The response of these white liberals is not to blame themselves. If they lost a presidential election, then it is the fault of the illegitimate Electoral College. If Kavanaugh is confirmed and Mitch McConnell remains majority leader, the Senate is illegitimate. If there is a fifth conservative justice, then the Supreme Court is illegitimate. Obama told liberals that “given population distribution across the country, we have to compete everywhere.” Instead, liberals chose to compete in ever fewer places, and then cry twice as hard when they lost.

The experience of white liberals with corrupt and partisan authority influences how they deal with their disappointments and defeats. They are used to authority stepping in to change the rules in their favor. They don’t want constitutional change, because if they lost under new rules, those rules would then become just as illegitimate.
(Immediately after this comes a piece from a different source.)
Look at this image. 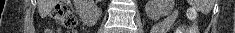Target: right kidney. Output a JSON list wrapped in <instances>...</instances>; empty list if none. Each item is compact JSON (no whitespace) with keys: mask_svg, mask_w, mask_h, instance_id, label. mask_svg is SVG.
I'll return each mask as SVG.
<instances>
[{"mask_svg":"<svg viewBox=\"0 0 235 33\" xmlns=\"http://www.w3.org/2000/svg\"><path fill=\"white\" fill-rule=\"evenodd\" d=\"M87 3H89L88 0H76L75 6L79 15L82 18H84L89 23H95L97 21L100 11L95 9L92 12H88L87 10H85V6L87 5Z\"/></svg>","mask_w":235,"mask_h":33,"instance_id":"1","label":"right kidney"}]
</instances>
They want — they expect — a Jimmy Fallon or a George Bridges or a Jeffrey Goldberg to step in make everything better. Attendees of Trump rallies might chant “Lock her up.” Black Lives Matters protestors might chant “No justice, no peace.” But if you hear a protester issue a long, piercing screech, it is probably a college-educated white liberal. There is a reason for that. The theorists of intersectionality teach us that for the privileged, equality can feel like oppression.

In The Atlantic, Adam Cohen brilliantly captured the entitlement and power hunger of elite white liberalism. Cohen writes of how Brett Kavanaugh can “minimize” the damage his presence does on the Supreme Court by recusing himself from a large number of cases (and thereby giving the four liberal justices an effective veto over any rulings) and otherwise voting with liberals Stephen Breyer and Elena Kagan.